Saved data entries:
▽

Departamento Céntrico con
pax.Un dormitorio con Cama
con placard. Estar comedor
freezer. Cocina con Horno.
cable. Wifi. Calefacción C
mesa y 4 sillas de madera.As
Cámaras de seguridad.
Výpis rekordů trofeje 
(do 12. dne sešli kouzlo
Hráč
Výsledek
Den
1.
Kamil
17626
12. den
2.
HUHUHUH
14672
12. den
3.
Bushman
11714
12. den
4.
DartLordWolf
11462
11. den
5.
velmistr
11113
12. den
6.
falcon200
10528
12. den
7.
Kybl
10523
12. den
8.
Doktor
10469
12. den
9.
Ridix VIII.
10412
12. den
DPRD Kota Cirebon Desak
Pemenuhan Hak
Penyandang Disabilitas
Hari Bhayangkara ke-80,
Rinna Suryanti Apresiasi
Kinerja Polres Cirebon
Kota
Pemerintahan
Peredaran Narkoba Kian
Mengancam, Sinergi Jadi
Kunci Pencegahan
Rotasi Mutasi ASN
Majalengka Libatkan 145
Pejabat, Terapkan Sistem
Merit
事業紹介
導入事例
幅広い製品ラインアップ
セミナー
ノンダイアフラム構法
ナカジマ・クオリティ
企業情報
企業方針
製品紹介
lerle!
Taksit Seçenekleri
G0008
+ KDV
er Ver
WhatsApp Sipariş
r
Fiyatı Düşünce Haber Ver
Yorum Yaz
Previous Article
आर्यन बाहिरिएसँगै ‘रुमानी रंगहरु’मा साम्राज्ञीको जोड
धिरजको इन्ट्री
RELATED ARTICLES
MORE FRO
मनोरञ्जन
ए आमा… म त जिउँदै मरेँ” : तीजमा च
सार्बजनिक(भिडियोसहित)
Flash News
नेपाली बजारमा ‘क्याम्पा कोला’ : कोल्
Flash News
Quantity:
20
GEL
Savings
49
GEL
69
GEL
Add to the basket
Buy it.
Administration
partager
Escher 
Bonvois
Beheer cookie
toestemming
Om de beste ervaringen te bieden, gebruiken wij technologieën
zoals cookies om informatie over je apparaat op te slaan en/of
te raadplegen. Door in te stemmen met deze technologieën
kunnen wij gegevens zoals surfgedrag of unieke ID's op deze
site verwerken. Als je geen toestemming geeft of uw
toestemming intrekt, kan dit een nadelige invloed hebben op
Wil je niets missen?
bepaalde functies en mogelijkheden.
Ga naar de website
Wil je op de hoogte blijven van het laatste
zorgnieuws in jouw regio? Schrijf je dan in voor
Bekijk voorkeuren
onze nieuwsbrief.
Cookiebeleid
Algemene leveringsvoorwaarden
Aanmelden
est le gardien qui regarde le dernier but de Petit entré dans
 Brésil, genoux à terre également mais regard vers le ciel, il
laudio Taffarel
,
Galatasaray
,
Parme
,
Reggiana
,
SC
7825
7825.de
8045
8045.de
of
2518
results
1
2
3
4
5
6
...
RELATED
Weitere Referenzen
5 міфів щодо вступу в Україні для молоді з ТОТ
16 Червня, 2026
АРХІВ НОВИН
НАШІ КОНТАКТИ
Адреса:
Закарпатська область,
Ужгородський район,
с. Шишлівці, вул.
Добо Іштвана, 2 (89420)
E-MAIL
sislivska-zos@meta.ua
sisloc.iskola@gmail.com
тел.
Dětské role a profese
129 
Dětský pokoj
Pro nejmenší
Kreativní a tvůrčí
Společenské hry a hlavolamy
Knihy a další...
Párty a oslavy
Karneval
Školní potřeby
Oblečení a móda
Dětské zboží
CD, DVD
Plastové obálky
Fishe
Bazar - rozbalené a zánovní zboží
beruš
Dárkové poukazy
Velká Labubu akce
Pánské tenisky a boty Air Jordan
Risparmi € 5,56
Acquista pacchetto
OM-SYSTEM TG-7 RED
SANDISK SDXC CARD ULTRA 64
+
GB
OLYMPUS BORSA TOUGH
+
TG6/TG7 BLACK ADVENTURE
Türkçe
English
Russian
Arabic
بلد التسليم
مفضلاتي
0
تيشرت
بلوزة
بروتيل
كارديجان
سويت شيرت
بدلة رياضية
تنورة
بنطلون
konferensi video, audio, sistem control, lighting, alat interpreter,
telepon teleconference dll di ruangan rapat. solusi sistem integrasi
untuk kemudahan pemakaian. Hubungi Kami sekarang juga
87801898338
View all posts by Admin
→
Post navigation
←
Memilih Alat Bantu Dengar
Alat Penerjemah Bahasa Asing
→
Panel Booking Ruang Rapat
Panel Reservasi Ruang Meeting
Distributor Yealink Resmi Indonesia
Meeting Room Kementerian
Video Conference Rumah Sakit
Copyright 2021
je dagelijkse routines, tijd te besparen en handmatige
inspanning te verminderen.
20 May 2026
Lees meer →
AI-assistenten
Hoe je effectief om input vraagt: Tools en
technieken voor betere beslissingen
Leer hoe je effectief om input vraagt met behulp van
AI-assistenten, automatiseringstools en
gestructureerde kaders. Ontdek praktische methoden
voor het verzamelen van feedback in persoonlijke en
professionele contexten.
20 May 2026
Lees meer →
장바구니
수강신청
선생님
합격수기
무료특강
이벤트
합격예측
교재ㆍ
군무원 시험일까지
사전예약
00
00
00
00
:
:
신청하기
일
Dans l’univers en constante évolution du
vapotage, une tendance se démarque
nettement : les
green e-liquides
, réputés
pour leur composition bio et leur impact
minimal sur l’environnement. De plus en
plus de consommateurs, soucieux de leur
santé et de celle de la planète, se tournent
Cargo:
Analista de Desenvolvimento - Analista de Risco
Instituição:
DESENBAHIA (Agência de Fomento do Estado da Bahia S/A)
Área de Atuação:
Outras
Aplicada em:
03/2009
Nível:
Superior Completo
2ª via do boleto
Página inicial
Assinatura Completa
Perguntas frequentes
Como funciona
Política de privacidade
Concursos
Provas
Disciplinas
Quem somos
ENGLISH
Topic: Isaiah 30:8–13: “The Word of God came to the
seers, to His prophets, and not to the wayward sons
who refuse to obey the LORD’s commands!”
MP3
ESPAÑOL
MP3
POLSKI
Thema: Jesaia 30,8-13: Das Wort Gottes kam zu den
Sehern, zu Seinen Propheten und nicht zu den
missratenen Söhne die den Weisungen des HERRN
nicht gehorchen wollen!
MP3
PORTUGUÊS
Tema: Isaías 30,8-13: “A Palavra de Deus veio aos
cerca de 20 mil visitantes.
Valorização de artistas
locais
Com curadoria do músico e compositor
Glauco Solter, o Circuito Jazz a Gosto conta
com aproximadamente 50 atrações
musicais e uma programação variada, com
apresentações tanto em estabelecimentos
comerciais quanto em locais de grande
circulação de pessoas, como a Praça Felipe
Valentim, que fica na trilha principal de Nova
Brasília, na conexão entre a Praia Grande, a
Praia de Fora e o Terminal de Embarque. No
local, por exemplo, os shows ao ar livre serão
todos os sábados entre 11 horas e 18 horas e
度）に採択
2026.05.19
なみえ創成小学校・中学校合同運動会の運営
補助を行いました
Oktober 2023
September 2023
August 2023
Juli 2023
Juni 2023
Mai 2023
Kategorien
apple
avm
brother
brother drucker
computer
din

△

● **About this task**
Would you print all of the records exactly as they were given?

● **Exercise solution**
Departamento Céntrico con
pax.Un dormitorio con Cama
con placard. Estar comedor
freezer. Cocina con Horno.
cable. Wifi. Calefacción C
mesa y 4 sillas de madera.As
Cámaras de seguridad.
Výpis rekordů trofeje 
(do 12. dne sešli kouzlo
Hráč
Výsledek
Den
1.
Kamil
17626
12. den
2.
HUHUHUH
14672
12. den
3.
Bushman
11714
12. den
4.
DartLordWolf
11462
11. den
5.
velmistr
11113
12. den
6.
falcon200
10528
12. den
7.
Kybl
10523
12. den
8.
Doktor
10469
12. den
9.
Ridix VIII.
10412
12. den
DPRD Kota Cirebon Desak
Pemenuhan Hak
Penyandang Disabilitas
Hari Bhayangkara ke-80,
Rinna Suryanti Apresiasi
Kinerja Polres Cirebon
Kota
Pemerintahan
Peredaran Narkoba Kian
Mengancam, Sinergi Jadi
Kunci Pencegahan
Rotasi Mutasi ASN
Majalengka Libatkan 145
Pejabat, Terapkan Sistem
Merit
事業紹介
導入事例
幅広い製品ラインアップ
セミナー
ノンダイアフラム構法
ナカジマ・クオリティ
企業情報
企業方針
製品紹介
lerle!
Taksit Seçenekleri
G0008
+ KDV
er Ver
WhatsApp Sipariş
r
Fiyatı Düşünce Haber Ver
Yorum Yaz
Previous Article
आर्यन बाहिरिएसँगै ‘रुमानी रंगहरु’मा साम्राज्ञीको जोड
धिरजको इन्ट्री
RELATED ARTICLES
MORE FRO
मनोरञ्जन
ए आमा… म त जिउँदै मरेँ” : तीजमा च
सार्बजनिक(भिडियोसहित)
Flash News
नेपाली बजारमा ‘क्याम्पा कोला’ : कोल्
Flash News
Quantity:
20
GEL
Savings
49
GEL
69
GEL
Add to the basket
Buy it.
Administration
partager
Escher 
Bonvois
Beheer cookie
toestemming
Om de beste ervaringen te bieden, gebruiken wij technologieën
zoals cookies om informatie over je apparaat op te slaan en/of
te raadplegen. Door in te stemmen met deze technologieën
kunnen wij gegevens zoals surfgedrag of unieke ID's op deze
site verwerken. Als je geen toestemming geeft of uw
toestemming intrekt, kan dit een nadelige invloed hebben op
Wil je niets missen?
bepaalde functies en mogelijkheden.
Ga naar de website
Wil je op de hoogte blijven van het laatste
zorgnieuws in jouw regio? Schrijf je dan in voor
Bekijk voorkeuren
onze nieuwsbrief.
Cookiebeleid
Algemene leveringsvoorwaarden
Aanmelden
est le gardien qui regarde le dernier but de Petit entré dans
 Brésil, genoux à terre également mais regard vers le ciel, il
laudio Taffarel
,
Galatasaray
,
Parme
,
Reggiana
,
SC
7825
7825.de
8045
8045.de
of
2518
results
1
2
3
4
5
6
...
RELATED
Weitere Referenzen
5 міфів щодо вступу в Україні для молоді з ТОТ
16 Червня, 2026
АРХІВ НОВИН
НАШІ КОНТАКТИ
Адреса:
Закарпатська область,
Ужгородський район,
с. Шишлівці, вул.
Добо Іштвана, 2 (89420)
E-MAIL
sislivska-zos@meta.ua
sisloc.iskola@gmail.com
тел.
Dětské role a profese
129 
Dětský pokoj
Pro nejmenší
Kreativní a tvůrčí
Společenské hry a hlavolamy
Knihy a další...
Párty a oslavy
Karneval
Školní potřeby
Oblečení a móda
Dětské zboží
CD, DVD
Plastové obálky
Fishe
Bazar - rozbalené a zánovní zboží
beruš
Dárkové poukazy
Velká Labubu akce
Pánské tenisky a boty Air Jordan
Risparmi € 5,56
Acquista pacchetto
OM-SYSTEM TG-7 RED
SANDISK SDXC CARD ULTRA 64
+
GB
OLYMPUS BORSA TOUGH
+
TG6/TG7 BLACK ADVENTURE
Türkçe
English
Russian
Arabic
بلد التسليم
مفضلاتي
0
تيشرت
بلوزة
بروتيل
كارديجان
سويت شيرت
بدلة رياضية
تنورة
بنطلون
konferensi video, audio, sistem control, lighting, alat interpreter,
telepon teleconference dll di ruangan rapat. solusi sistem integrasi
untuk kemudahan pemakaian. Hubungi Kami sekarang juga
87801898338
View all posts by Admin
→
Post navigation
←
Memilih Alat Bantu Dengar
Alat Penerjemah Bahasa Asing
→
Panel Booking Ruang Rapat
Panel Reservasi Ruang Meeting
Distributor Yealink Resmi Indonesia
Meeting Room Kementerian
Video Conference Rumah Sakit
Copyright 2021
je dagelijkse routines, tijd te besparen en handmatige
inspanning te verminderen.
20 May 2026
Lees meer →
AI-assistenten
Hoe je effectief om input vraagt: Tools en
technieken voor betere beslissingen
Leer hoe je effectief om input vraagt met behulp van
AI-assistenten, automatiseringstools en
gestructureerde kaders. Ontdek praktische methoden
voor het verzamelen van feedback in persoonlijke en
professionele contexten.
20 May 2026
Lees meer →
장바구니
수강신청
선생님
합격수기
무료특강
이벤트
합격예측
교재ㆍ
군무원 시험일까지
사전예약
00
00
00
00
:
:
신청하기
일
Dans l’univers en constante évolution du
vapotage, une tendance se démarque
nettement : les
green e-liquides
, réputés
pour leur composition bio et leur impact
minimal sur l’environnement. De plus en
plus de consommateurs, soucieux de leur
santé et de celle de la planète, se tournent
Cargo:
Analista de Desenvolvimento - Analista de Risco
Instituição:
DESENBAHIA (Agência de Fomento do Estado da Bahia S/A)
Área de Atuação:
Outras
Aplicada em:
03/2009
Nível:
Superior Completo
2ª via do boleto
Página inicial
Assinatura Completa
Perguntas frequentes
Como funciona
Política de privacidade
Concursos
Provas
Disciplinas
Quem somos
ENGLISH
Topic: Isaiah 30:8–13: “The Word of God came to the
seers, to His prophets, and not to the wayward sons
who refuse to obey the LORD’s commands!”
MP3
ESPAÑOL
MP3
POLSKI
Thema: Jesaia 30,8-13: Das Wort Gottes kam zu den
Sehern, zu Seinen Propheten und nicht zu den
missratenen Söhne die den Weisungen des HERRN
nicht gehorchen wollen!
MP3
PORTUGUÊS
Tema: Isaías 30,8-13: “A Palavra de Deus veio aos
cerca de 20 mil visitantes.
Valorização de artistas
locais
Com curadoria do músico e compositor
Glauco Solter, o Circuito Jazz a Gosto conta
com aproximadamente 50 atrações
musicais e uma programação variada, com
apresentações tanto em estabelecimentos
comerciais quanto em locais de grande
circulação de pessoas, como a Praça Felipe
Valentim, que fica na trilha principal de Nova
Brasília, na conexão entre a Praia Grande, a
Praia de Fora e o Terminal de Embarque. No
local, por exemplo, os shows ao ar livre serão
todos os sábados entre 11 horas e 18 horas e
度）に採択
2026.05.19
なみえ創成小学校・中学校合同運動会の運営
補助を行いました
Oktober 2023
September 2023
August 2023
Juli 2023
Juni 2023
Mai 2023
Kategorien
apple
avm
brother
brother drucker
computer
din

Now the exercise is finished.